La Global Sumud Flotilla ed il suo percorso verso Israele ha fatto parlare per molto tempo gli organi di informazione per via dei controlli subiti che ne hanno rallentato il percorso e per il pericolo di incappare nei militari israeliani che vogliono inibire l’arrivo dell’imbarcazione vicino alla Palestina dove vi sono migliaia di persone in difficoltà.

A quanto pare vi sono però anche problemi interni importanti.

Global Sumud Flotilla e l’ambiente ostile a bordo

La Global Sumud Flotilla è diventata ora la causa più cara a chi si occupa di diritti umani perché la guerra in Palestina sta causando una morte di civili disumana ed è necessario intervenire.

Ecco quindi che i principali volti dell’attivismo mondiale si sono ritrovati per svolgere questa missione.

L’ammiraglia però ha trovato davanti a sé tantissime difficoltà che hanno inibito l’arrivo alle coste palestinesi.

Tuttavia i problemi non sono solamente di carattere nautico quanto e soprattutto di carattere amoroso, perché la convivenza degli occupanti risulta difficile.
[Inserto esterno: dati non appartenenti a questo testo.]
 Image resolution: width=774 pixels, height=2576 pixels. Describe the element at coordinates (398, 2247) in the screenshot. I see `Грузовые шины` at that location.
Il perno della storia è Thiago Avila, attivista autore di notti movimentate sull’imbarcazione.

Avila infatti ha ottenuto il ruolo di responsabile della campagna mediatica dell’imbarcazione, spingendo la figura deputata ai margini del progetto, scopriamo chi è questo volto messo in secondo piano.

Greta Thunberg e il rapporto difficile con gli altri attivisti

La figura deputata per un ruolo di primo piano è Greta Thunberg, attivista per i diritti umani che dopo essere cresciuta come paladina per l’ambiente è passata alla causa pro-Pal ed è stata parte dell’equipaggio della Flotilla.
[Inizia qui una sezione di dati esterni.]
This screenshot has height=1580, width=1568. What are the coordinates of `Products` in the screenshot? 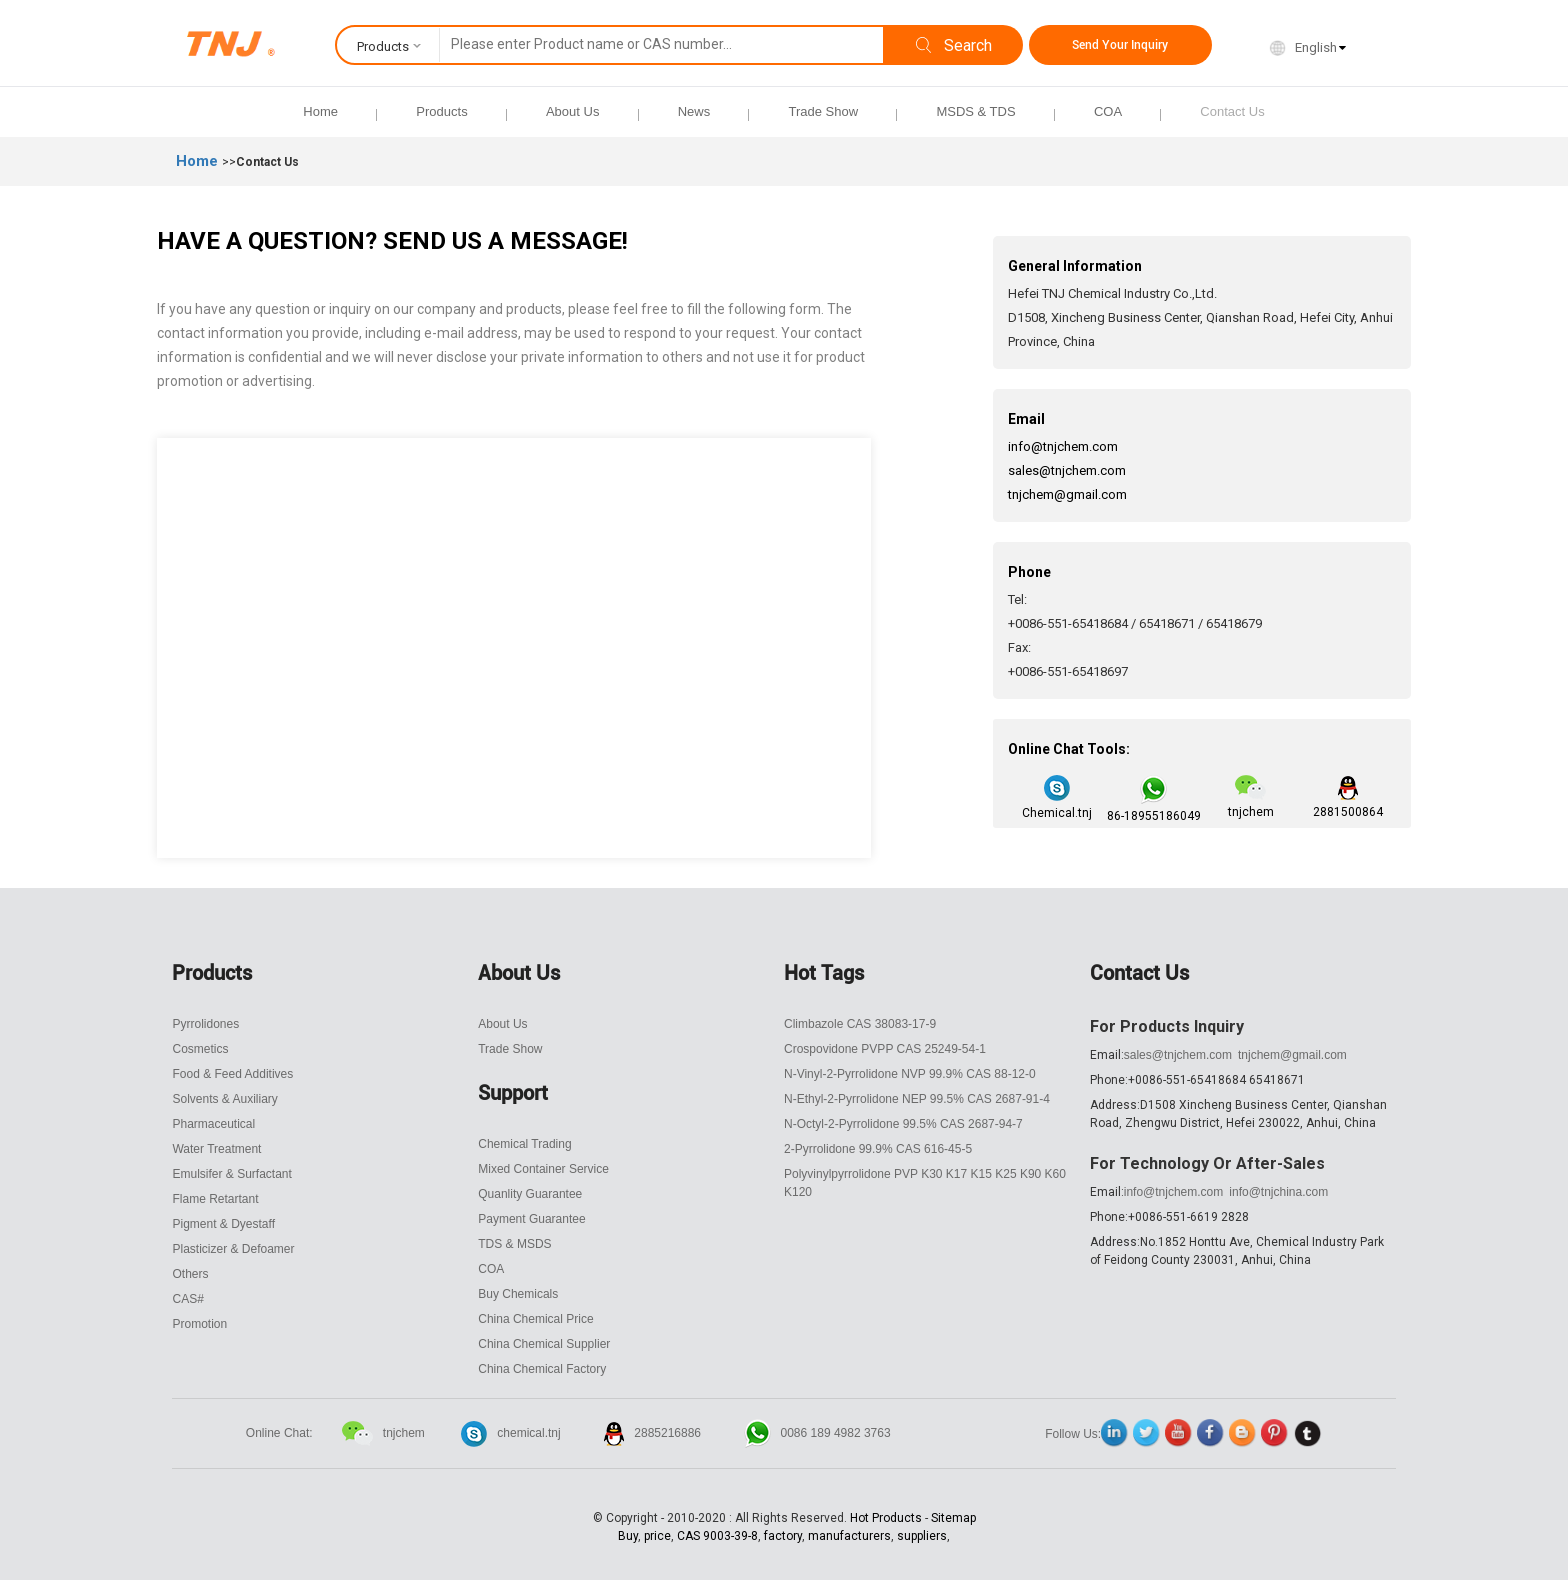 It's located at (441, 111).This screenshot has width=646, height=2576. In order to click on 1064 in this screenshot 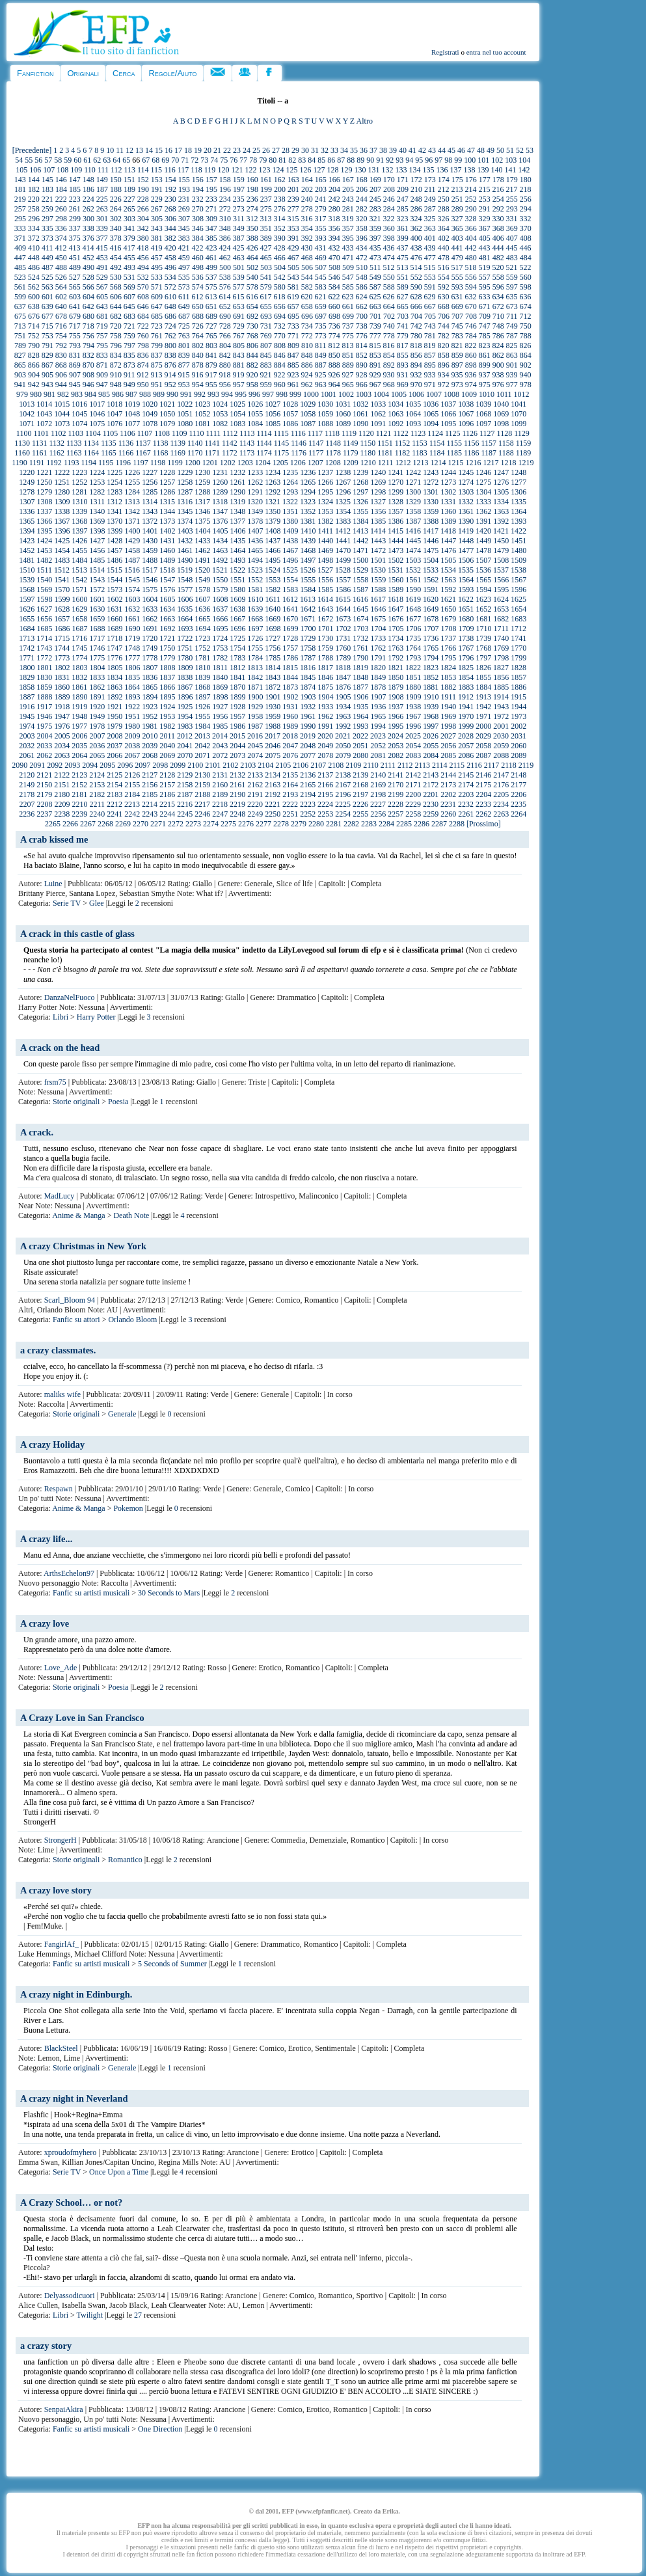, I will do `click(413, 413)`.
Dopo essere stata a bordo è passata alla nave più piccola, chiamata Alma, nel corso del 2026, come riporta The Social Post è arrivata persino in Italia prima davanti alla stazione Termini di Roma e poi nel porto di Cetraro, in provincia di Cosenza.

Sarebbe dovuta partire con gli altri ma non lo ha fatto, preferendo restare a terra, la nuova fase politica di Greta Thunberg l’ha resa icona mediatica ma attivamente distante dal progetto Flotilla di cui si era fatta paladina ma senza ottenere il tanto agognato comando.